-- ABOUT THIS TASK --
Using only the entries below, copy exactly the lines that begin at the one with "Martyr Saints" and end at the one with "ices above. This", both included. Drop the pictures.

Data records
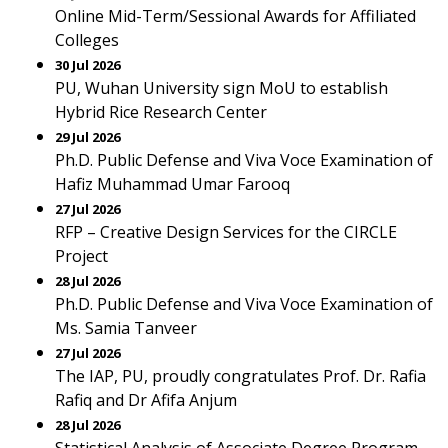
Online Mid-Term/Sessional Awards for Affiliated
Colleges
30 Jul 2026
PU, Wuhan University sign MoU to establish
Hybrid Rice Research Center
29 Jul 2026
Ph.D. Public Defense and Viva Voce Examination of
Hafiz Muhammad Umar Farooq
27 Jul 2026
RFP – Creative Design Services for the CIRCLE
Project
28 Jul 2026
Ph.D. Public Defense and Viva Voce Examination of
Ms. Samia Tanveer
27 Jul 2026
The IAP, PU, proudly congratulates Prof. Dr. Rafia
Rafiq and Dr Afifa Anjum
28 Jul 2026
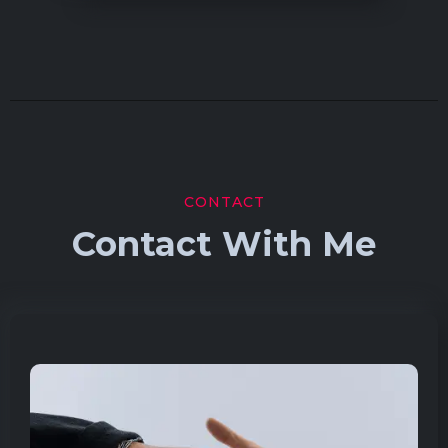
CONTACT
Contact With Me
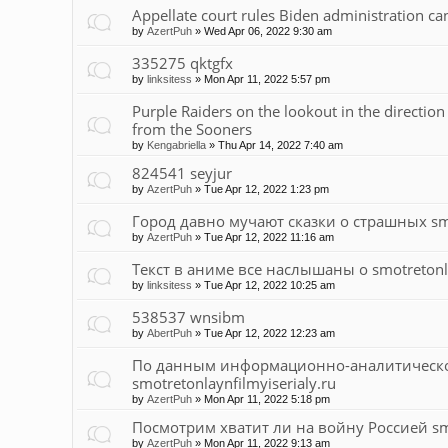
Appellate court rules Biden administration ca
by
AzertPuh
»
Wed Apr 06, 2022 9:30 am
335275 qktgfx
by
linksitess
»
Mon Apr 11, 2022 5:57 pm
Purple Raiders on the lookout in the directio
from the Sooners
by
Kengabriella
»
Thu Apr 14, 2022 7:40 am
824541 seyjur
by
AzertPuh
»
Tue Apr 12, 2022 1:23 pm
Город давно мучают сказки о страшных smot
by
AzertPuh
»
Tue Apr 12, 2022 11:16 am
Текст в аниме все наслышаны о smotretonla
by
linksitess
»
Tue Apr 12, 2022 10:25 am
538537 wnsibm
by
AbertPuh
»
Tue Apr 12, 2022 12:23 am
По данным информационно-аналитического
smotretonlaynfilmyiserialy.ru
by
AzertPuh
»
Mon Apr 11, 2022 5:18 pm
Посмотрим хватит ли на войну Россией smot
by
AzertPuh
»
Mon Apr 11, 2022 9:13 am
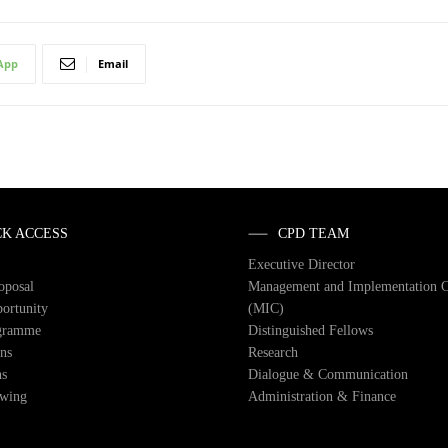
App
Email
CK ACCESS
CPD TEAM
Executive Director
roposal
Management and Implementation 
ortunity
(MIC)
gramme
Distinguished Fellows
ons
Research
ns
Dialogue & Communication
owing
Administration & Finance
...
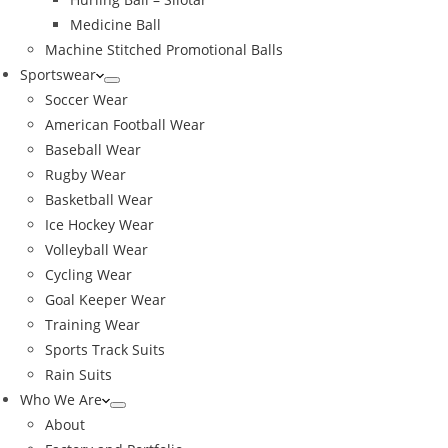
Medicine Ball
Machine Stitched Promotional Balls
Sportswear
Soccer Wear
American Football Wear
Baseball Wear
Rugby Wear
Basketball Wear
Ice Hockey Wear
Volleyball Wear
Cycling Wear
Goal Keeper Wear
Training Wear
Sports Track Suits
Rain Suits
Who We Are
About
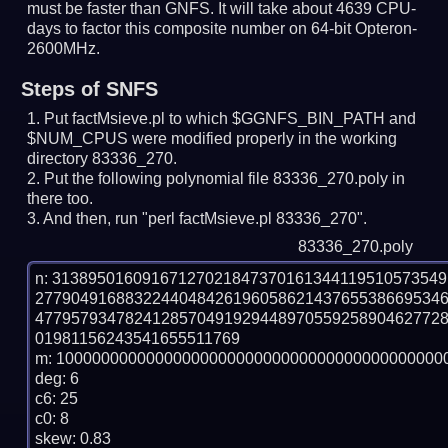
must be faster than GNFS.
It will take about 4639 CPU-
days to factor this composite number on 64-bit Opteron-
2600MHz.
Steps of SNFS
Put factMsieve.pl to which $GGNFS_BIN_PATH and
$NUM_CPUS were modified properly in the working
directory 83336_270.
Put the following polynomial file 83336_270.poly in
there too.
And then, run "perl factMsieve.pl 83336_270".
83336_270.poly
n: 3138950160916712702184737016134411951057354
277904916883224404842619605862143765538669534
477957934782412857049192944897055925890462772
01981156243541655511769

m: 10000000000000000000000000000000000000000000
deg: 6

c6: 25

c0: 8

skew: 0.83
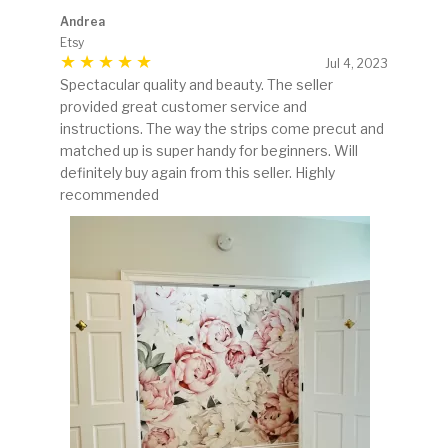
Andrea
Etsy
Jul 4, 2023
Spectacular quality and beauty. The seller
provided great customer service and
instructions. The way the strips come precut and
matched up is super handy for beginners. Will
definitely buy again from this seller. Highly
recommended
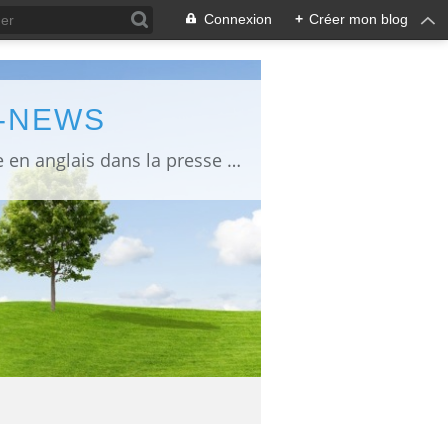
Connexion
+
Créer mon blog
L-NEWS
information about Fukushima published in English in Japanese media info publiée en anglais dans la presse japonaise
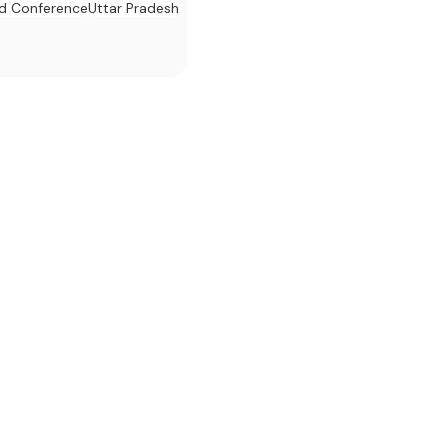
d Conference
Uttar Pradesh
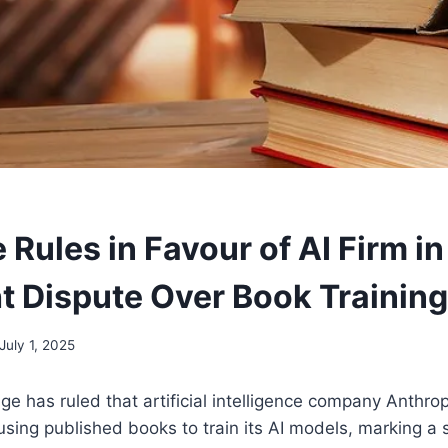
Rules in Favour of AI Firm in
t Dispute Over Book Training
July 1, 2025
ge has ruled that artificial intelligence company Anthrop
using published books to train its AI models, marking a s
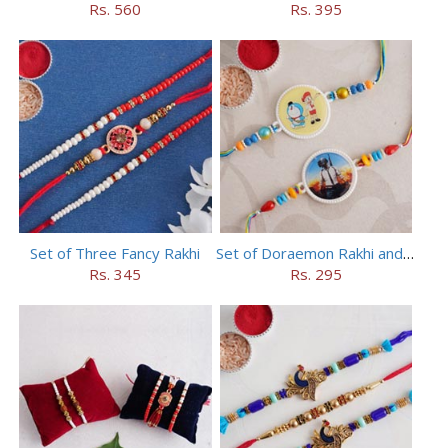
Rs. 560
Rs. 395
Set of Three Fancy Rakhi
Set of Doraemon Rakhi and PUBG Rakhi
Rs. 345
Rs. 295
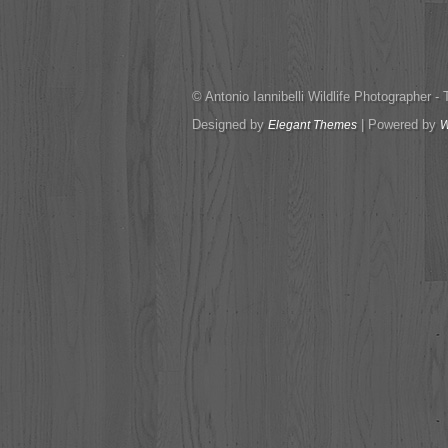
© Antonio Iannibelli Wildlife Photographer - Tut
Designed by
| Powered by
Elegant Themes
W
--
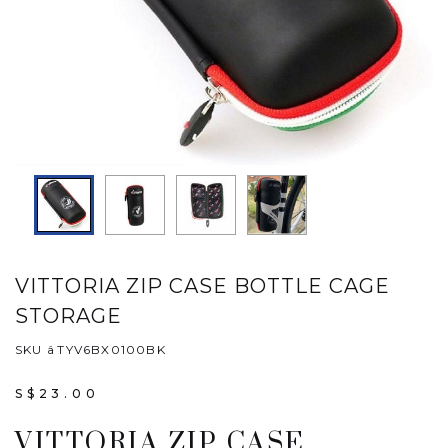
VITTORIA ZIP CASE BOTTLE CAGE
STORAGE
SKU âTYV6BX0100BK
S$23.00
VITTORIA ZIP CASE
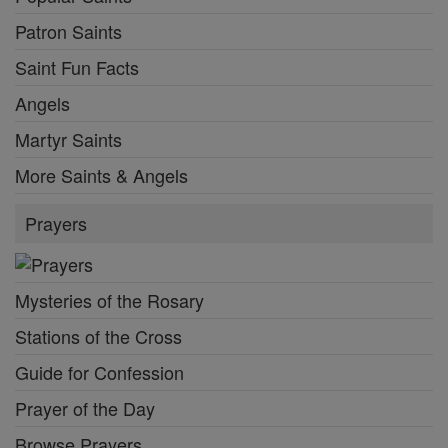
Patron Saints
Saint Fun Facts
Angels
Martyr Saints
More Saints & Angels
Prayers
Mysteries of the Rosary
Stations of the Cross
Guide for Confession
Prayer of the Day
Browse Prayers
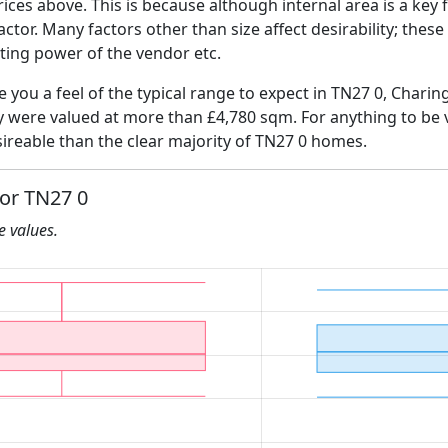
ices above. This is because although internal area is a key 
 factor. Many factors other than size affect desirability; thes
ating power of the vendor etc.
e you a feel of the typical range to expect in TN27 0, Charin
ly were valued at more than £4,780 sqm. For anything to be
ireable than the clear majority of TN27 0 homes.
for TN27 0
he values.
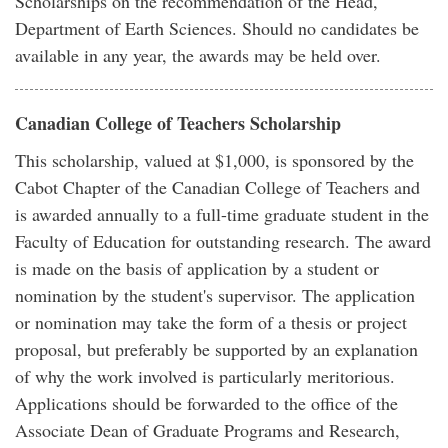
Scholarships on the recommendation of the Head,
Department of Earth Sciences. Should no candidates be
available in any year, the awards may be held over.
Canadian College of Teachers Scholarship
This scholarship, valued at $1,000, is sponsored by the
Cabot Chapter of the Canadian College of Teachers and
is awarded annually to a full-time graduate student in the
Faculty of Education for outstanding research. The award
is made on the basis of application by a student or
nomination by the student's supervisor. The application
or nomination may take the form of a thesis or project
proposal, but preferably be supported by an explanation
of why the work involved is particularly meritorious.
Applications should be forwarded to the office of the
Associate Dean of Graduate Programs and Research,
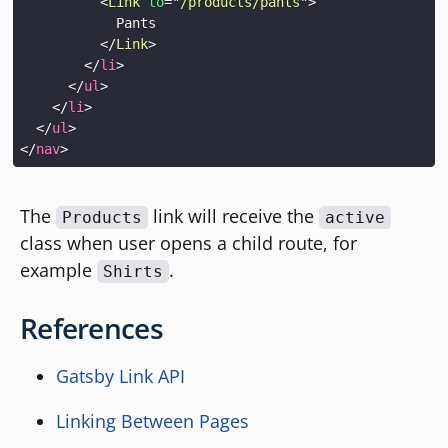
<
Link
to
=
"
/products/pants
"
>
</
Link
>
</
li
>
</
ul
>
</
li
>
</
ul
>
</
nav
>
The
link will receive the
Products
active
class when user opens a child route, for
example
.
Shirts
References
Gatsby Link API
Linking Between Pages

-- RESULT FOR THIS EXERCISE --
Martyr Saints
More Saints & Angels
Prayers
Mysteries of the Rosary
Stations of the Cross
Guide for Confession
Prayer of the Day
Browse Prayers
ices above. This is because although internal area is a key 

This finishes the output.